The problem of youth addiction is highly complex, often tied to multigenerational poverty, sexual abuse (frequently connected to sex trade involvement), and other health and nutritional problems. Saskatoon Communities for Children (SCC) is an organization that seeks to aid marginalized children and their families. Together with Addiction Services-Outpatient and the Saskatoon Tribal Council, SCC created the Youth Addiction Project (YAP) in 2003 to achieve four general goals: (1) provide youth with employment, job skills, and access to community networks; (2) improve relations between youth and addictions workers; (3) educate youth and service providers about each other’s perspectives and needs; and (4) develop a stakeholder-approved plan to support vulnerable children, thereby increasing the likelihood of its implementation. Wendy MacDermott’s interim report, Youth Addictions Project, details initial efforts to establish a foundation to achieve these objectives.
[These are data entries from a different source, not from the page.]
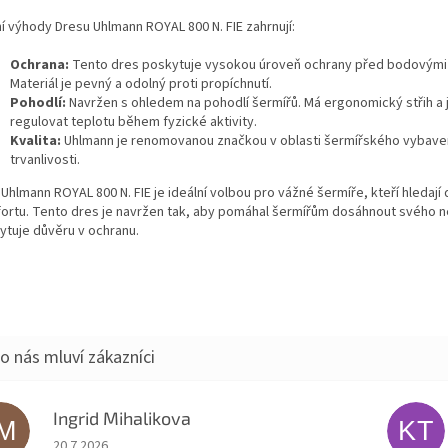
ní výhody Dresu Uhlmann ROYAL 800 N. FIE zahrnují:
Ochrana:
Tento dres poskytuje vysokou úroveň ochrany před bodovými 
Materiál je pevný a odolný proti propíchnutí.
Pohodlí:
Navržen s ohledem na pohodlí šermířů. Má ergonomický střih a
regulovat teplotu během fyzické aktivity.
Kvalita:
Uhlmann je renomovanou značkou v oblasti šermířského vybavení,
trvanlivosti.
Uhlmann ROYAL 800 N. FIE je ideální volbou pro vážné šermíře, kteří hledají
ortu. Tento dres je navržen tak, aby pomáhal šermířům dosáhnout svého nej
ytuje důvěru v ochranu.
Ingrid Mihalikova
IM
KT
Hodnocení obchodu je 5 z 5 hvězdiček.
20.7.2026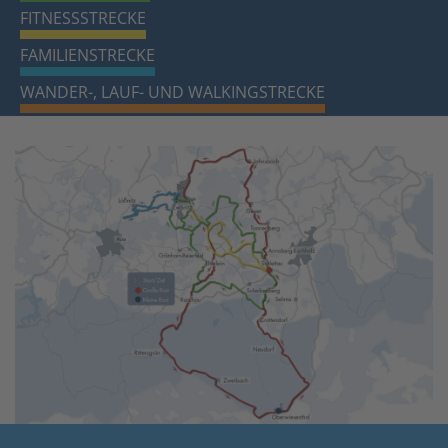
FITNESSSTRECKE
FAMILIENSTRECKE
WANDER-, LAUF- UND WALKINGSTRECKE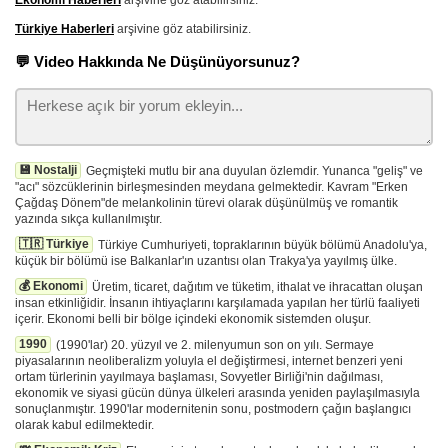
Ekonomi Haberleri
arşivine göz atabilirsiniz.
Türkiye Haberleri
arşivine göz atabilirsiniz.
💬 Video Hakkında Ne Düşünüyorsunuz?
💾 Nostalji
Geçmişteki mutlu bir ana duyulan özlemdir. Yunanca "geliş" ve
"acı" sözcüklerinin birleşmesinden meydana gelmektedir. Kavram "Erken
Çağdaş Dönem"de melankolinin türevi olarak düşünülmüş ve romantik
yazında sıkça kullanılmıştır.
🇹🇷 Türkiye
Türkiye Cumhuriyeti, topraklarının büyük bölümü Anadolu'ya,
küçük bir bölümü ise Balkanlar'ın uzantısı olan Trakya'ya yayılmış ülke.
💰 Ekonomi
Üretim, ticaret, dağıtım ve tüketim, ithalat ve ihracattan oluşan
insan etkinliğidir. İnsanın ihtiyaçlarını karşılamada yapılan her türlü faaliyeti
içerir. Ekonomi belli bir bölge içindeki ekonomik sistemden oluşur.
1990
(1990'lar) 20. yüzyıl ve 2. milenyumun son on yılı. Sermaye
piyasalarının neoliberalizm yoluyla el değiştirmesi, internet benzeri yeni
ortam türlerinin yayılmaya başlaması, Sovyetler Birliği'nin dağılması,
ekonomik ve siyasi gücün dünya ülkeleri arasında yeniden paylaşılmasıyla
sonuçlanmıştır. 1990'lar modernitenin sonu, postmodern çağın başlangıcı
olarak kabul edilmektedir.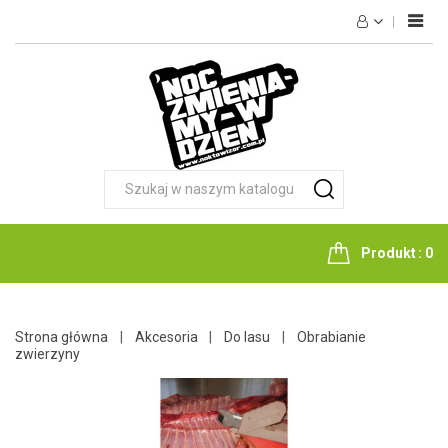
HOME
NOKTOWIZJA
TERMOWIZJA
FOTOPUŁAPKI
OPTYKA
LATARKI
Produkt
0
NOŻE
AKCESORIA
Strona główna
Akcesoria
Do lasu
Obrabianie
zwierzyny
KONTAKT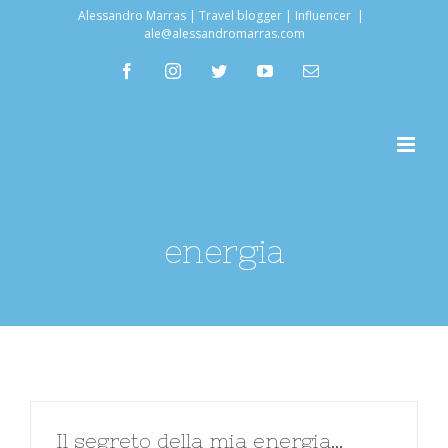
Salta
Alessandro Marras | Travel blogger | Influencer
|
ale@alessandromarras.com
al
facebook
instagram
twitter
youtube
Email
contenuto
energia
Il segreto della mia energia…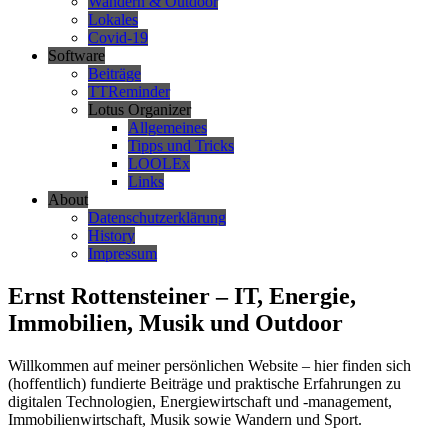
Wandern & Outdoor
Lokales
Covid-19
Software
Beiträge
TTReminder
Lotus Organizer
Allgemeines
Tipps und Tricks
LOOLEx
Links
About
Datenschutzerklärung
History
Impressum
Ernst Rottensteiner – IT, Energie,
Immobilien, Musik und Outdoor
Willkommen auf meiner persönlichen Website – hier finden sich
(hoffentlich) fundierte Beiträge und praktische Erfahrungen zu
digitalen Technologien, Energiewirtschaft und -management,
Immobilienwirtschaft, Musik sowie Wandern und Sport.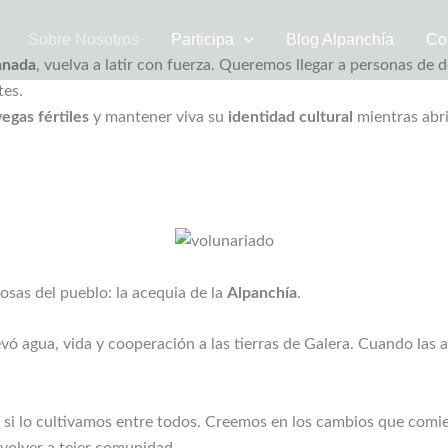
Sobre Nosotros
Participa
Blog Alpanchía
Co
anada
, vuelva a latir con fuerza. Queremos llegar a personas de
tes.
vegas fértiles
y mantener viva su
identidad cultural
mientras abr
osas del pueblo: la acequia de la
Alpanchía
.
levó agua, vida y cooperación a las tierras de Galera. Cuando las
 si lo cultivamos entre todos. Creemos en los cambios que comien
 volver a tejer comunidad.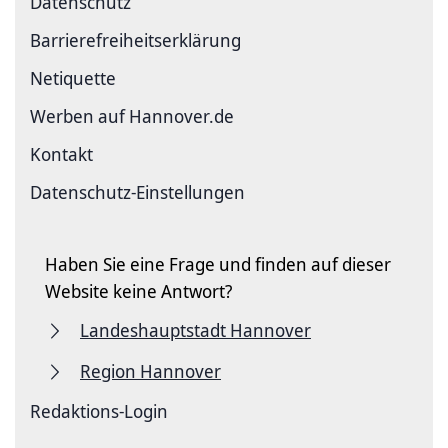
Datenschutz
Barriere­freiheits­erklärung
Netiquette
Werben auf Hannover.de
Kontakt
Datenschutz-Einstellungen
Haben Sie eine Frage und finden auf dieser
Website keine Antwort?
Landeshauptstadt Hannover
Region Hannover
Redaktions-Login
The project’s youth coordinators examined research literature on youth addictions, particularly that which pertains to alternative treatments. Among the findings were:
- most research on youth and addictions focused on those aged 16 years and older;
- few or no treatment options exist for those under 16 years of age;
- females are more likely to use treatment services and tend to have a higher frequency of successful participation in a variety of treatment settings;
- court-ordered treatment tends to be ineffective because the process is involuntary; and
- the longer the intervention (e.g. 3 months) the more likely the success, and follow up and ongoing support are crucial (after intense/residential treatment).
Research was also conducted on innovative treatment options that would be youth friendly, informal, and empowering. These include: acupuncture; art and music therapy; Shamanic healing; angel meditation; chakra healing using meditation and breathing exercises; aromatherapy; animals and totems; traditional Aboriginal healing (e.g. medicine wheel); stones and crystals; and herbs.
Team members also regularly attended and hosted workshops on addictions issues. These provide opportunities for youth coordinators to conduct some initial research into addictions issues and practice public speaking/facilitation skills. The team has also approached several youth addiction organizations to organize “orientation” placements for the youth coordinators to help them better understand current treatment options and to educate service providers on youth’s unique needs.
A series of surveys were conducted with youth, parents, and service providers to discern: those elements most and least effective with youth; demographic characteristics of youth clients; staff perceptions of youth clients’ most pressing needs; appropriate and inappropriate responses to these needs; and barriers to implementing ideal support options. A youth forum held in October 2003 further provided youth feedback. Initial results have already achieved valuable results. For example, several organizations have come forward and offered to establish Alcoholics Anonymous groups for their clientele. Another promising idea is to have addictions information placed in doctors’ offices because many doctors unknowingly provide the drugs abused by youth. YAP’s hope is to balance the immediate benefits to the community with the development of a long-term plan to help with the prevention, treatment, and recovery of youth facing addictions.